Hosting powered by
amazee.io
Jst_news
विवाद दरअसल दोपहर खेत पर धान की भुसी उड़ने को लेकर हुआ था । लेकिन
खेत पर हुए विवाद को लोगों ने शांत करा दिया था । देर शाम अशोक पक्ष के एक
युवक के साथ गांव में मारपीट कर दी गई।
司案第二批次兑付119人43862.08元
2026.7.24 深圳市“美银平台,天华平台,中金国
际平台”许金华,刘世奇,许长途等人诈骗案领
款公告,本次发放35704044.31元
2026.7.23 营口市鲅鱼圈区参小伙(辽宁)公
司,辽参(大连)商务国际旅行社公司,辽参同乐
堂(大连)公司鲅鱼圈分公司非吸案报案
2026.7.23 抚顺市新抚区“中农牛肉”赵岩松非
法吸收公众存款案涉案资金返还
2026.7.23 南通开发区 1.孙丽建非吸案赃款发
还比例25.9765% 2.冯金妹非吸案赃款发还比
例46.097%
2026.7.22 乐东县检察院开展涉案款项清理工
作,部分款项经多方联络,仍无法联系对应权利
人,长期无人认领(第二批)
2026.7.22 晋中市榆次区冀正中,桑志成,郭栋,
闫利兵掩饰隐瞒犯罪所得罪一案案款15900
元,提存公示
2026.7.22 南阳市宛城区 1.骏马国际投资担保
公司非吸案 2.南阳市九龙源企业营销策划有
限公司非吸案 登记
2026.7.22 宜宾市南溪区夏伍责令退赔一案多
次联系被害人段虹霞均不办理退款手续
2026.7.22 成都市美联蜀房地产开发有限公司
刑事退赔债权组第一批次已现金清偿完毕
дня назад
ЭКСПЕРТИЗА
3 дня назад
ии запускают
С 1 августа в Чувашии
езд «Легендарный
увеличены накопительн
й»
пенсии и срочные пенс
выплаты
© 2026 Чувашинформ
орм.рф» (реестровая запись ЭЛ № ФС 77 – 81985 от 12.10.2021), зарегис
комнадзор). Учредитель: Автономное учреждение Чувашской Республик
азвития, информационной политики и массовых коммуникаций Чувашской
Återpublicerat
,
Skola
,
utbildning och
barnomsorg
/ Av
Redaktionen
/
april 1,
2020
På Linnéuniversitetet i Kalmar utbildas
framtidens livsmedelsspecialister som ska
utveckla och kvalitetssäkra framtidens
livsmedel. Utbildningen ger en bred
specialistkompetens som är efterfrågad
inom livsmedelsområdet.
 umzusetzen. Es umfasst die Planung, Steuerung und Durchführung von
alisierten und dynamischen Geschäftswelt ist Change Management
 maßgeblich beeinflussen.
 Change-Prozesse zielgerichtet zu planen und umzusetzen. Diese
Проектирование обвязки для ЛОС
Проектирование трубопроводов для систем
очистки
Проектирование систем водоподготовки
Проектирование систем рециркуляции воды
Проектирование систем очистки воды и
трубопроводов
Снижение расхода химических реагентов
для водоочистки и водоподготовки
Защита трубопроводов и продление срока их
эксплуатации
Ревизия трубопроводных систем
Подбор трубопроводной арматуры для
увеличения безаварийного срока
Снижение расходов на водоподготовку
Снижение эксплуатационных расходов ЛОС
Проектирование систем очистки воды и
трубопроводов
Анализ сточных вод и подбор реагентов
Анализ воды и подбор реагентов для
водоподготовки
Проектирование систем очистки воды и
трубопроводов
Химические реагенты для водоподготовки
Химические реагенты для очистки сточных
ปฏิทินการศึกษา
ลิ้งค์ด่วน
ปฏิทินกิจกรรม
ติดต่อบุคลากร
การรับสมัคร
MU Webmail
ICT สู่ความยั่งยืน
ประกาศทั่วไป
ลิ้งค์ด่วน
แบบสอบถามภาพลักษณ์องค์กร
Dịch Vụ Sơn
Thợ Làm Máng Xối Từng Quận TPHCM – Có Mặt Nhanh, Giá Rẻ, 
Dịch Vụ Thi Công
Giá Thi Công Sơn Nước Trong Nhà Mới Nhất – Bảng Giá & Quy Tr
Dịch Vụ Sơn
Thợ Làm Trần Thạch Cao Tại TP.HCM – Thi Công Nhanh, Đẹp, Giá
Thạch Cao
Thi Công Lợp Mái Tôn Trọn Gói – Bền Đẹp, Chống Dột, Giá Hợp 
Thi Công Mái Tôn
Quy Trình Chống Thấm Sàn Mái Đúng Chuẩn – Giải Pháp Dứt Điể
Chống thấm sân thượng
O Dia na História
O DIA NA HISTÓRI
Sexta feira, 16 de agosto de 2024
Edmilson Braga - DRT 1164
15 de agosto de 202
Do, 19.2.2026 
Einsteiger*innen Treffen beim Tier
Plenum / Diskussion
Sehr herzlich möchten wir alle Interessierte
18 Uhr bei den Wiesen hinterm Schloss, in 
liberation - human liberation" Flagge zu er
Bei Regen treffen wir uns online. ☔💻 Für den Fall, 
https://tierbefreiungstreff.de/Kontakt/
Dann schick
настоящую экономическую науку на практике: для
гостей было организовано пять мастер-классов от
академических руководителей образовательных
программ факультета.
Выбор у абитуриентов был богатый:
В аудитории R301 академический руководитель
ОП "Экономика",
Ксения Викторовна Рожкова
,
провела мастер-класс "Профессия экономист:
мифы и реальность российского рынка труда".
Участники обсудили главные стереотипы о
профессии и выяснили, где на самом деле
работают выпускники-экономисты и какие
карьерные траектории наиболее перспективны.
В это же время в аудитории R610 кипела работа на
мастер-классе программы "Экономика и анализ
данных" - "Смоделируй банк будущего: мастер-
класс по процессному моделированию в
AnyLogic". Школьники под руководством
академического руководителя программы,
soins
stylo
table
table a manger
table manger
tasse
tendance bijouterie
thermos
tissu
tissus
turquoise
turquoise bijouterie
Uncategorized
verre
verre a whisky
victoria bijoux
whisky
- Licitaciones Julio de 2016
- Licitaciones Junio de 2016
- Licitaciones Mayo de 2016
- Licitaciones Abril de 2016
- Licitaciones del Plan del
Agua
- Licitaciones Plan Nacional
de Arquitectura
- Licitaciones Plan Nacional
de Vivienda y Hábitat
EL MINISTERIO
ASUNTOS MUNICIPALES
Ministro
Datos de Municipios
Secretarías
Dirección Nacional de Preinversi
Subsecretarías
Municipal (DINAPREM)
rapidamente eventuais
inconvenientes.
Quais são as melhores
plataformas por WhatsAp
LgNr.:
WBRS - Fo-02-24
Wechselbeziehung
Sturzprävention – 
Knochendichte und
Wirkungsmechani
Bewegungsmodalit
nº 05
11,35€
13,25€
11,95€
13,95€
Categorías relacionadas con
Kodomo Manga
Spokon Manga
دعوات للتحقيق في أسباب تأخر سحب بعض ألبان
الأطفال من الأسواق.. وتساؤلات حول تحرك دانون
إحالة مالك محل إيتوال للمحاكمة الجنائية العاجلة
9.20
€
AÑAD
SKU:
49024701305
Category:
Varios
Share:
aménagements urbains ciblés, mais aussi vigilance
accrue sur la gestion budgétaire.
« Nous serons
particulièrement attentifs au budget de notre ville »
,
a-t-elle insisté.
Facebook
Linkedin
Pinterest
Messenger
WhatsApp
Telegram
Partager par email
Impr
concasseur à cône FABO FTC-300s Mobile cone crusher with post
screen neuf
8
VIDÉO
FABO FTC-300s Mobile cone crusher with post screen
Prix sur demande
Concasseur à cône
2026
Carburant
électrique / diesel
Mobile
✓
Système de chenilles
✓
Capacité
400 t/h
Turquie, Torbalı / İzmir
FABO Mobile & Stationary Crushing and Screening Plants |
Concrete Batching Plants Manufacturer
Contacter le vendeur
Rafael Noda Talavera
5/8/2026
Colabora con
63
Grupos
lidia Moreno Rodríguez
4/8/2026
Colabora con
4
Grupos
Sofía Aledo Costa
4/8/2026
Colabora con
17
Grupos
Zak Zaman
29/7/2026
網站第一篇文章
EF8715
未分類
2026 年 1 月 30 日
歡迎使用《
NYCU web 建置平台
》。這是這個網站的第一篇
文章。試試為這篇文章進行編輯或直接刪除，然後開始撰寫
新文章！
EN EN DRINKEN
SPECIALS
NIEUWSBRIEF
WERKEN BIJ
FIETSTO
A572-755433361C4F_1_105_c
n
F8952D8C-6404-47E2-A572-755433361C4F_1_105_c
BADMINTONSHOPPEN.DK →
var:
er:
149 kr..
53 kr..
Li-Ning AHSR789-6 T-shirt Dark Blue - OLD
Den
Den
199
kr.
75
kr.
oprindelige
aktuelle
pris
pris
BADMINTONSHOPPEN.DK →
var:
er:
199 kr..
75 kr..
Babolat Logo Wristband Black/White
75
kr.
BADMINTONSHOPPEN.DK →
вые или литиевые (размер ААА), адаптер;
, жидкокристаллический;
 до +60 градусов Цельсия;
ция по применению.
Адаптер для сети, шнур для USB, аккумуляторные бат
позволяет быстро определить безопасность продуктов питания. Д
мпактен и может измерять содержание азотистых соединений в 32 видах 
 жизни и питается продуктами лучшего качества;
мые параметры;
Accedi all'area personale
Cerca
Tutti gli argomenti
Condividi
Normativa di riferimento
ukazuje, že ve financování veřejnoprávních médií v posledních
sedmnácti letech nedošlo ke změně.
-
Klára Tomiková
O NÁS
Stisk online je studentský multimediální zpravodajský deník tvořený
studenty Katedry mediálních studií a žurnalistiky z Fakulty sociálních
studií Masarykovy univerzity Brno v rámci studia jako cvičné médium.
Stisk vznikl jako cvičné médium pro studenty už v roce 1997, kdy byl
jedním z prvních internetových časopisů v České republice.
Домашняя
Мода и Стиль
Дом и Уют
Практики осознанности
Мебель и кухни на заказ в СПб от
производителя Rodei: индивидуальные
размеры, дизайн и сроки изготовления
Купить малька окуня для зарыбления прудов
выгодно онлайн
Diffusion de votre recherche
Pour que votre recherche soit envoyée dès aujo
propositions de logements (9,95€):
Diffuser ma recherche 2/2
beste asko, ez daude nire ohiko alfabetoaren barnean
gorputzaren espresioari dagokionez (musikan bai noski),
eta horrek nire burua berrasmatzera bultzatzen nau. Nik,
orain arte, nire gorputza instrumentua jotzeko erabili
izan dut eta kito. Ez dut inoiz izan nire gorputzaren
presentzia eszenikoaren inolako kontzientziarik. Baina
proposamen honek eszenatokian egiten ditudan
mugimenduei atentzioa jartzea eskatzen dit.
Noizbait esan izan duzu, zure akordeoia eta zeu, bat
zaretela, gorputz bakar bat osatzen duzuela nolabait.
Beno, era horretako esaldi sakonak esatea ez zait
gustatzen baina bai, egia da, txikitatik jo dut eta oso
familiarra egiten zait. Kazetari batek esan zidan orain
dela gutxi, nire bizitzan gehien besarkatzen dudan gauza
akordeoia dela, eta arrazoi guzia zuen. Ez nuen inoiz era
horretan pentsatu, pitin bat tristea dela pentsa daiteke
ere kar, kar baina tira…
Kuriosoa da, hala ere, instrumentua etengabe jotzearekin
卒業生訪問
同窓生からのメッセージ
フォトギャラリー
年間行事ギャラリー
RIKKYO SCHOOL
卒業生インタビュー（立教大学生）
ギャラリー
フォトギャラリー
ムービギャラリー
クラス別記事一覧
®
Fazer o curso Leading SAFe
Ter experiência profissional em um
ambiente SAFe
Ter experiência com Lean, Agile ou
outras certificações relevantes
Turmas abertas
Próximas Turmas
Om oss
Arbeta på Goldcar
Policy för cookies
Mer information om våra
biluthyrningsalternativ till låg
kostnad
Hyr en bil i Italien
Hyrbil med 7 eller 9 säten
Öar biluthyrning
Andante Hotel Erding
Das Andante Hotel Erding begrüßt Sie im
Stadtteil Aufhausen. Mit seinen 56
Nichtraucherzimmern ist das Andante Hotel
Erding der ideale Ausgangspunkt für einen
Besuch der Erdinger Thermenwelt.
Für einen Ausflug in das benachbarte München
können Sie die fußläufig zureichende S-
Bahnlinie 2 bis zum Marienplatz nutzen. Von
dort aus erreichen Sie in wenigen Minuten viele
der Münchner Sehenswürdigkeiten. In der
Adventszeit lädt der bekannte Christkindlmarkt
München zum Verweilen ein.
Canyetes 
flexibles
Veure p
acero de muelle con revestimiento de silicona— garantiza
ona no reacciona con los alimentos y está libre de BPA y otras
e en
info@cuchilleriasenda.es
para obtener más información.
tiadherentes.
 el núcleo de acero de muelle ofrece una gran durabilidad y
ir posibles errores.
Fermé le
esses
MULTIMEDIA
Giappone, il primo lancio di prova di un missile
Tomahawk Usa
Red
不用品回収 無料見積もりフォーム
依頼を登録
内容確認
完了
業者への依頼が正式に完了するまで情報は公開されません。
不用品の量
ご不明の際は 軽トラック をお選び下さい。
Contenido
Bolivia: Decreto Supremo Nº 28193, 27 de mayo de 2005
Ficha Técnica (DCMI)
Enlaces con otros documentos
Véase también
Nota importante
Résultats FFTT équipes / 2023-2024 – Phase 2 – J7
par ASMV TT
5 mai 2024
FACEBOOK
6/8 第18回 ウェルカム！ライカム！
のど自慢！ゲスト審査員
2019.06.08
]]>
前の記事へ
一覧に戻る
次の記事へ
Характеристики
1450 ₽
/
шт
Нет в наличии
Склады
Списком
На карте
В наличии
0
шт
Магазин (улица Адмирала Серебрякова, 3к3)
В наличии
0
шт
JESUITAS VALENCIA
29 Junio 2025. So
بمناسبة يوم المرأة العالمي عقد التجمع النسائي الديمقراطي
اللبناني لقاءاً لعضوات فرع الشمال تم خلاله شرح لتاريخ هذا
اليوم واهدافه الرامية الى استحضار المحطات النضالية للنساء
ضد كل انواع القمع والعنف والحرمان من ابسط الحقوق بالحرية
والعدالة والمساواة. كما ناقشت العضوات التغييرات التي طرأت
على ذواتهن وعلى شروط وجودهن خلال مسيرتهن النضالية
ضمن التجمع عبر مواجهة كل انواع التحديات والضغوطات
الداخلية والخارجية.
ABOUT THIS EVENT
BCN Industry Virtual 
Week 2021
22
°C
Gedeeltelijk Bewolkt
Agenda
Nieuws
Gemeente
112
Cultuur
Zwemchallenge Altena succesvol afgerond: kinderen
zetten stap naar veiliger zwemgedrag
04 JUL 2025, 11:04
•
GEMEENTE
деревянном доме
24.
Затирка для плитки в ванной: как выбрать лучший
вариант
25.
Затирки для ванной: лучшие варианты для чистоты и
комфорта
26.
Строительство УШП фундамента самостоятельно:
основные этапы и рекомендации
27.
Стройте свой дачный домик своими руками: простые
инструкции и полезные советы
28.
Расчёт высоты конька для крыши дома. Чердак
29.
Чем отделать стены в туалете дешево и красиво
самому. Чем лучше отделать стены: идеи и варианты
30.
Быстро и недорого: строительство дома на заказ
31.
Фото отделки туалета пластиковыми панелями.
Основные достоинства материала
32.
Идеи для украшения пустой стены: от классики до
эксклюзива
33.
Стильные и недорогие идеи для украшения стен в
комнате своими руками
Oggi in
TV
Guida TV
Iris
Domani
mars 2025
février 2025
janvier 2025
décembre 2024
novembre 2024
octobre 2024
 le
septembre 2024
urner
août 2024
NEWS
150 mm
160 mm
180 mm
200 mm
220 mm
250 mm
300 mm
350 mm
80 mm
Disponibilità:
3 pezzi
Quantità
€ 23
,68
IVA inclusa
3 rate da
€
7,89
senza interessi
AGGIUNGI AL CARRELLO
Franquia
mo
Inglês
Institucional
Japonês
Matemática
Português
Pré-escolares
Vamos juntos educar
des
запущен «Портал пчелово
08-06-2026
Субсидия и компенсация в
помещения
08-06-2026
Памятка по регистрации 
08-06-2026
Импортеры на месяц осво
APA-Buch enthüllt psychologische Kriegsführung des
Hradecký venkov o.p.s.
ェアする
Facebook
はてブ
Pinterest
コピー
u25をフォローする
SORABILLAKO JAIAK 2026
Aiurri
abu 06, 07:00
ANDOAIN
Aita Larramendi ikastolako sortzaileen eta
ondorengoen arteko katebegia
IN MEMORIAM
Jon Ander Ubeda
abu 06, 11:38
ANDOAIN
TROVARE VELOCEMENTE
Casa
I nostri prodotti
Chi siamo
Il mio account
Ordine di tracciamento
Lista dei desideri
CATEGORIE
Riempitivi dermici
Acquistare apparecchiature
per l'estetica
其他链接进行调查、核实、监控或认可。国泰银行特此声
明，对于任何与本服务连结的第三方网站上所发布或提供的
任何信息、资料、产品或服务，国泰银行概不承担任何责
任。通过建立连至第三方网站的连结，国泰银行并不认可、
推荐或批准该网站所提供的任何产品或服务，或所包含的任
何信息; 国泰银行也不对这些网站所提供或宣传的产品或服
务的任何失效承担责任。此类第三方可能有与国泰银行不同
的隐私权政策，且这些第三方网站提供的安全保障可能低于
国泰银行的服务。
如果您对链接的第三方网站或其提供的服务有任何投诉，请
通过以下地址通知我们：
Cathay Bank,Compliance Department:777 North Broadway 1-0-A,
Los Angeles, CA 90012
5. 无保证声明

# # #

DIRECTIONS FOR THIS TASK: Beginning from the line that contains "如果您对链接的第三方网站或其提供的服务有任何投诉，请", give each line again exactly, through the final line of the records.

PROBLEM SOLUTION:
如果您对链接的第三方网站或其提供的服务有任何投诉，请
通过以下地址通知我们：
Cathay Bank,Compliance Department:777 North Broadway 1-0-A,
Los Angeles, CA 90012
5. 无保证声明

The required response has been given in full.